India has shown remarkable resilience in responding to terrorism. And the Taj, where the President is staying, was, of course, a centerpiece of those attacks in Mumbai.
So the President wanted to take the time to pay his respects to the victims who lost their lives and to sign the guest book there, but also to make some brief remarks to an assembled group of people who are connected to those attacks.
From that event at the Taj Hotel he'll move on and he'll visit the Gandhi Museum. I think it's important to note here that obviously one of the things that the United States shares with India is they're the two world's largest democracies.
We believe that that's fundamental to our relationship; it makes it a qualitatively different relationship in the sense that we have shared interests and shared values.
And,of course, the example of Gandhi is one that has inspired Americans, inspired African Americans, including Dr King, and it's very personally important to the President. So we're looking forward to visiting the Gandhi Museum to underscore those shared experiences and shared values.
From there we're going to move on to a business summit that the US-India Business Council is putting together. We believe that India has a hugely dynamic and growing market and we want to discuss opportunities for how we can deepen our economic relationship.
The President will participate in three events at the business summit.
The first is a roundtable with entrepreneurs.
The second is a roundtable with some US CEOs where they'll be able to discuss the challenges and opportunities around doing business in India.
And then the President will deliver a speech to the business summit, so the speech the President will give that day is kind of the centerpiece of the day, again, focusing this day on the US/India economic relationship, the enormous potential for both countries to expand growth and opportunity for our people through that relationship.
Then we spend the night in Mumbai. The second day has a number of events that are focused on the future partnership that we're trying to build with India and how it's a relationship that we really believe is going to be indispensable to shaping the 21st century.
The President is going to begin the day by visiting a school in Mumbai, a local school. Diwali, of course, a pre-eminent Indian holiday, will be taking place during the President's visit, so he will visit a school and help -- participate in celebrations around the Diwali holiday that morning.
Then he'll go to a town hall with university students, and at that town hall he will, again, have the opportunity to talk about the future -- speaking to young people -- about the future partnership that we're trying to build as we take the US/India relationship to a new level.
On the margins of that town hall, we're going to have a couple of events -- roundtables -- that focus on particular areas of partnership that the US and India are pursuing.
One is on agriculture and food security. And the US and India -- India, of course, has had tremendous success in helping lift some of its people out of poverty through agricultural innovation.
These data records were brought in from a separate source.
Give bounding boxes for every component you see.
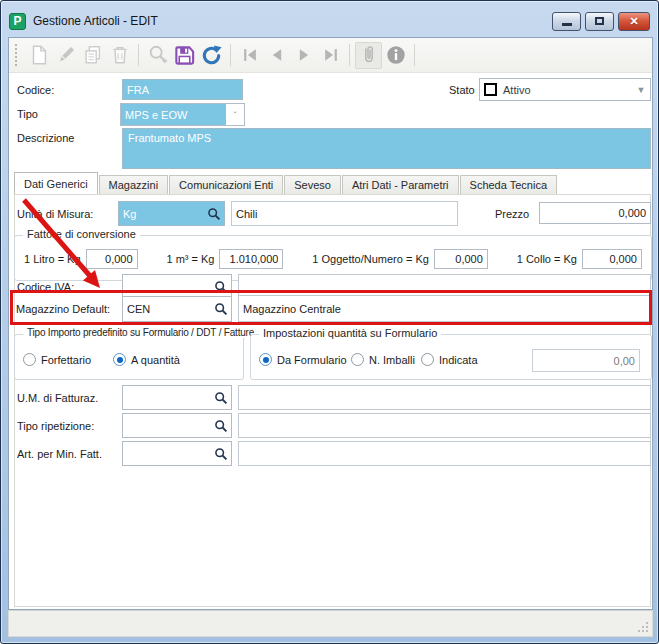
um-fatturazione-label: U.M. di Fatturaz.	[17, 392, 98, 404]
info-icon	[385, 44, 407, 66]
radio-icon[interactable]	[23, 353, 36, 366]
minimize-icon	[562, 23, 572, 26]
lookup-magnifier-icon[interactable]	[214, 302, 228, 316]
tipo-ripetizione-label: Tipo ripetizione:	[17, 420, 94, 432]
new-record-button[interactable]	[25, 42, 52, 69]
attachment-icon	[358, 44, 380, 66]
um-fatturazione-lookup[interactable]	[122, 385, 232, 410]
art-min-fatt-label: Art. per Min. Fatt.	[17, 448, 102, 460]
save-button[interactable]	[171, 42, 198, 69]
delete-record-button[interactable]	[106, 42, 133, 69]
radio-label: Forfettario	[41, 354, 91, 366]
tab-scheda-tecnica[interactable]: Scheda Tecnica	[460, 175, 557, 195]
fattore-conversione-title: Fattore di conversione	[23, 228, 140, 240]
toolbar-separator	[414, 44, 415, 66]
quantita-indicata-input[interactable]	[532, 349, 640, 372]
radio-icon[interactable]	[113, 353, 126, 366]
refresh-icon	[200, 44, 223, 67]
radio-icon[interactable]	[421, 353, 434, 366]
radio-icon[interactable]	[351, 353, 364, 366]
radio-icon[interactable]	[259, 353, 272, 366]
radio-label: N. Imballi	[369, 354, 415, 366]
resize-grip-icon[interactable]	[637, 621, 649, 633]
tab-comunicazioni-enti[interactable]: Comunicazioni Enti	[169, 175, 283, 195]
radio-indicata[interactable]: Indicata	[421, 353, 478, 366]
lookup-magnifier-icon[interactable]	[214, 391, 228, 405]
radio-forfettario[interactable]: Forfettario	[23, 353, 91, 366]
edit-record-icon	[55, 44, 77, 66]
magazzino-default-descrizione[interactable]	[238, 295, 651, 322]
magazzino-default-lookup[interactable]	[122, 296, 232, 322]
delete-record-icon	[109, 44, 131, 66]
nav-first-icon	[240, 45, 260, 65]
lookup-magnifier-icon[interactable]	[207, 207, 221, 221]
close-icon: ✕	[629, 15, 638, 28]
save-icon	[173, 44, 196, 67]
nav-prev-button[interactable]	[263, 42, 290, 69]
copy-record-icon	[82, 44, 104, 66]
minimize-button[interactable]	[552, 12, 581, 31]
art-min-fatt-descrizione[interactable]	[238, 441, 651, 466]
litro-label: 1 Litro = Kg	[24, 253, 81, 265]
codice-input[interactable]	[122, 79, 243, 100]
toolbar-separator	[349, 44, 350, 66]
tipo-value: MPS e EOW	[121, 104, 226, 125]
stato-value: Attivo	[503, 84, 632, 96]
nav-next-button[interactable]	[290, 42, 317, 69]
tipo-combobox[interactable]: MPS e EOW ˇ	[120, 103, 245, 126]
descrizione-input[interactable]: Frantumato MPS	[122, 128, 651, 169]
tab-strip: Dati Generici Magazzini Comunicazioni En…	[14, 172, 558, 195]
toolbar-separator	[230, 44, 231, 66]
um-fatturazione-descrizione[interactable]	[238, 385, 651, 410]
lookup-magnifier-icon[interactable]	[214, 447, 228, 461]
nav-last-button[interactable]	[317, 42, 344, 69]
prezzo-input[interactable]	[539, 202, 651, 224]
info-button[interactable]	[382, 42, 409, 69]
tipo-importo-title: Tipo Importo predefinito su Formulario /…	[23, 327, 258, 338]
search-button[interactable]	[144, 42, 171, 69]
radio-label: Indicata	[439, 354, 478, 366]
copy-record-button[interactable]	[79, 42, 106, 69]
metro-cubo-label: 1 m³ = Kg	[166, 253, 214, 265]
stato-combobox[interactable]: Attivo ▼	[479, 78, 651, 101]
chevron-down-icon[interactable]: ▼	[632, 85, 650, 95]
radio-label: Da Formulario	[277, 354, 347, 366]
magazzino-default-label: Magazzino Default:	[16, 303, 110, 315]
toolbar-grip[interactable]	[15, 44, 18, 66]
tab-magazzini[interactable]: Magazzini	[99, 175, 169, 195]
codice-label: Codice:	[17, 84, 54, 96]
tab-seveso[interactable]: Seveso	[284, 175, 341, 195]
lookup-magnifier-icon[interactable]	[214, 419, 228, 433]
nav-prev-icon	[267, 45, 287, 65]
chevron-down-icon[interactable]: ˇ	[226, 110, 244, 120]
tipo-ripetizione-lookup[interactable]	[122, 413, 232, 438]
maximize-button[interactable]	[585, 12, 614, 31]
unita-misura-lookup[interactable]	[118, 201, 225, 226]
tipo-ripetizione-descrizione[interactable]	[238, 413, 651, 438]
attachment-button[interactable]	[355, 42, 382, 69]
collo-input[interactable]	[582, 249, 642, 269]
edit-record-button[interactable]	[52, 42, 79, 69]
oggetto-numero-input[interactable]	[434, 249, 488, 269]
close-button[interactable]: ✕	[618, 12, 650, 31]
art-min-fatt-lookup[interactable]	[122, 441, 232, 466]
lookup-magnifier-icon[interactable]	[214, 280, 228, 294]
tipo-label: Tipo	[17, 108, 38, 120]
unita-misura-descrizione[interactable]	[231, 201, 458, 226]
radio-a-quantita[interactable]: A quantità	[113, 353, 180, 366]
app-window: P Gestione Articoli - EDIT ✕	[0, 0, 659, 644]
nav-first-button[interactable]	[236, 42, 263, 69]
radio-da-formulario[interactable]: Da Formulario	[259, 353, 347, 366]
toolbar	[9, 38, 652, 73]
stato-label: Stato	[449, 84, 475, 96]
radio-n-imballi[interactable]: N. Imballi	[351, 353, 415, 366]
metro-cubo-input[interactable]	[219, 249, 283, 269]
tab-atri-dati-parametri[interactable]: Atri Dati - Parametri	[342, 175, 459, 195]
tab-dati-generici[interactable]: Dati Generici	[14, 172, 98, 195]
refresh-button[interactable]	[198, 42, 225, 69]
titlebar[interactable]: P Gestione Articoli - EDIT ✕	[9, 7, 650, 35]
litro-input[interactable]	[86, 249, 138, 269]
nav-last-icon	[321, 45, 341, 65]
collo-label: 1 Collo = Kg	[517, 253, 577, 265]
search-icon	[147, 44, 169, 66]
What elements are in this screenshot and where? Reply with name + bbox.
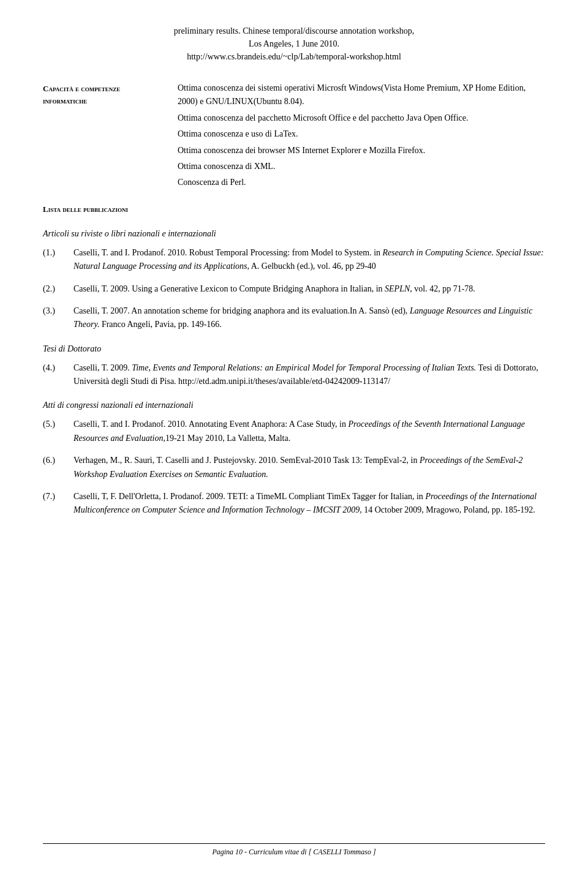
- capacita-content: Ottima conoscenza dei sistemi operativi …: [178, 81, 545, 192]
- top-line2: Los Angeles, 1 June 2010.: [43, 37, 545, 50]
- pub-content-6: Verhagen, M., R. Saurì, T. Caselli and J…: [74, 454, 545, 481]
- pub-content-5: Caselli, T. and I. Prodanof. 2010. Annot…: [74, 418, 545, 445]
- pub-list-atti: (5.) Caselli, T. and I. Prodanof. 2010. …: [43, 418, 545, 517]
- pub-list-tesi: (4.) Caselli, T. 2009. Time, Events and …: [43, 361, 545, 389]
- pub-item-7: (7.) Caselli, T, F. Dell'Orletta, I. Pro…: [43, 490, 545, 517]
- pub-italic-3a: Language Resources and Linguistic Theory…: [74, 306, 532, 329]
- pub-content-2: Caselli, T. 2009. Using a Generative Lex…: [74, 282, 545, 296]
- pub-list-articles: (1.) Caselli, T. and I. Prodanof. 2010. …: [43, 246, 545, 332]
- capacita-section: Capacità e competenze informatiche Ottim…: [43, 81, 545, 192]
- pub-item-4: (4.) Caselli, T. 2009. Time, Events and …: [43, 361, 545, 389]
- capacita-item-1: Ottima conoscenza dei sistemi operativi …: [178, 81, 545, 109]
- page: preliminary results. Chinese temporal/di…: [0, 0, 588, 869]
- capacita-label: Capacità e competenze informatiche: [43, 81, 165, 192]
- footer: Pagina 10 - Curriculum vitae di [ CASELL…: [43, 843, 545, 857]
- pub-italic-1a: Research in Computing Science. Special I…: [74, 248, 544, 271]
- pub-num-3: (3.): [43, 304, 74, 318]
- pub-italic-5a: Proceedings of the Seventh International…: [74, 419, 525, 442]
- pub-item-6: (6.) Verhagen, M., R. Saurì, T. Caselli …: [43, 454, 545, 481]
- atti-heading: Atti di congressi nazionali ed internazi…: [43, 401, 545, 410]
- pub-content-1: Caselli, T. and I. Prodanof. 2010. Robus…: [74, 246, 545, 274]
- pub-content-3: Caselli, T. 2007. An annotation scheme f…: [74, 304, 545, 332]
- pub-num-4: (4.): [43, 361, 74, 375]
- capacita-item-6: Conoscenza di Perl.: [178, 176, 545, 189]
- capacita-item-2: Ottima conoscenza del pacchetto Microsof…: [178, 111, 545, 125]
- pub-item-5: (5.) Caselli, T. and I. Prodanof. 2010. …: [43, 418, 545, 445]
- pub-italic-2a: SEPLN,: [385, 284, 412, 293]
- pub-italic-4a: Time, Events and Temporal Relations: an …: [132, 363, 476, 372]
- pub-item-1: (1.) Caselli, T. and I. Prodanof. 2010. …: [43, 246, 545, 274]
- pub-num-7: (7.): [43, 490, 74, 503]
- pub-num-1: (1.): [43, 246, 74, 260]
- capacita-label-line1: Capacità e competenze: [43, 84, 120, 93]
- pub-content-7: Caselli, T, F. Dell'Orletta, I. Prodanof…: [74, 490, 545, 517]
- top-section: preliminary results. Chinese temporal/di…: [43, 24, 545, 63]
- pub-item-2: (2.) Caselli, T. 2009. Using a Generativ…: [43, 282, 545, 296]
- pub-item-3: (3.) Caselli, T. 2007. An annotation sch…: [43, 304, 545, 332]
- articoli-heading: Articoli su riviste o libri nazionali e …: [43, 229, 545, 239]
- capacita-item-4: Ottima conoscenza dei browser MS Interne…: [178, 144, 545, 157]
- lista-label: Lista delle pubblicazioni: [43, 205, 545, 214]
- capacita-item-3: Ottima conoscenza e uso di LaTex.: [178, 127, 545, 141]
- footer-text: Pagina 10 - Curriculum vitae di [ CASELL…: [212, 848, 375, 856]
- pub-content-4: Caselli, T. 2009. Time, Events and Tempo…: [74, 361, 545, 389]
- capacita-label-line2: informatiche: [43, 96, 87, 105]
- pub-num-6: (6.): [43, 454, 74, 467]
- pub-num-5: (5.): [43, 418, 74, 431]
- capacita-item-5: Ottima conoscenza di XML.: [178, 160, 545, 173]
- top-line1: preliminary results. Chinese temporal/di…: [43, 24, 545, 37]
- pub-num-2: (2.): [43, 282, 74, 296]
- pub-italic-7a: Proceedings of the International Multico…: [74, 492, 537, 514]
- top-line3: http://www.cs.brandeis.edu/~clp/Lab/temp…: [43, 50, 545, 63]
- tesi-heading: Tesi di Dottorato: [43, 344, 545, 354]
- pub-italic-6a: Proceedings of the SemEval-2 Workshop Ev…: [74, 456, 523, 478]
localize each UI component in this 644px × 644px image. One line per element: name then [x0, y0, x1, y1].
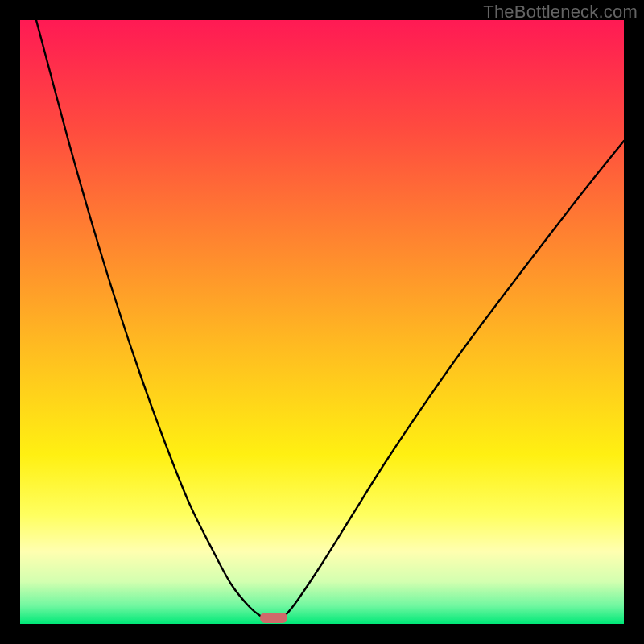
background-gradient — [20, 20, 624, 624]
chart-frame: TheBottleneck.com — [0, 0, 644, 644]
minimum-marker — [260, 613, 287, 623]
watermark-text: TheBottleneck.com — [483, 2, 638, 23]
chart-svg — [20, 20, 624, 624]
plot-area — [20, 20, 624, 624]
And our partnership with them has been strong in that respect.
And this is an opportunity to talk about that partnership, and also its potential to service our broader food security initiatives in places like Africa, as well as continuing to advance our bilateral cooperation with India.
Secondly, democracy -- I mentioned the close ties we have as the world's two largest democracies.
You heard the President speak at the UN General Assembly about his commitment to open government as a part of how we advance democracy around the world.